First published: 2017/12/06 (6 years ago) Abstract: Training deep neural networks with Stochastic Gradient Descent, or its
variants, requires careful choice of both learning rate and batch size. While
smaller batch sizes generally converge in fewer training epochs, larger batch
sizes offer more parallelism and hence better computational efficiency. We have
developed a new training approach that, rather than statically choosing a
single batch size for all epochs, adaptively increases the batch size during
the training process. Our method delivers the convergence rate of small batch
sizes while achieving performance similar to large batch sizes. We analyse our
approach using the standard AlexNet, ResNet, and VGG networks operating on the
popular CIFAR-10, CIFAR-100, and ImageNet datasets. Our results demonstrate
that learning with adaptive batch sizes can improve performance by factors of
up to 6.25 on 4 NVIDIA Tesla P100 GPUs while changing accuracy by less than 1%
relative to training with fixed batch sizes.
**TL;DR**: You can increase batch size in advanced phases of training without hurting accuracy and gaining some speedup. You should multiply the learning rate by the same value you multiplied batch size.

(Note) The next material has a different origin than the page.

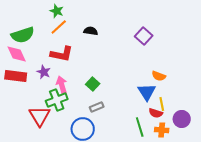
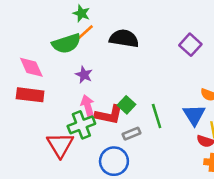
black semicircle: (91, 31) -> (124, 38), size x1.6
green semicircle: (23, 35) -> (66, 43), moved
red L-shape: (62, 54) -> (109, 115), moved
purple star: (44, 72) -> (84, 75), moved
green line: (140, 127) -> (157, 116), moved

**Long version**: Authors propose to increase batch size gradually, starting with a small batch size $r$, and then progressively increase the batch size while adapting the learning rate $\alpha$ so that the ratio $\alpha/r$ remains constant (without taking in account scheduled LR reduce). In this paper, they double the batch size by schedule. At the same time, learning rate is decayed and then multiplied by 2 to compensate batch size increase: if in baseline lr is multiplied by $0.375$, it is multiplied by $0.75$ now.
The experiments on CIFAR-100 dataset show that the gradual increase of batch size allows to converge to the same values as constant small batch size. However, bigger batches allow faster training, providing $\times 1.5$ speedup on AlexNet, and around $\times 1.2$ speedup on ResNet and VGG, for both forward and backward passes on single GPU.
On multiple GPUs the approach allows to further increase batchsize. On fortunate setups authors manage to get up to $\times 1.6$ speedup compared to constant batch size equal to initial value, while the error is almost unchanged. For bigger batch sizes lr warmup is used.
For ImageNet, same behavior is shown for accuracy: gradual increase of batch size converges to same values as setup with initial batch size. Since authors haven't access to a system capable of processing large batches on ImageNet, no performance results are reported.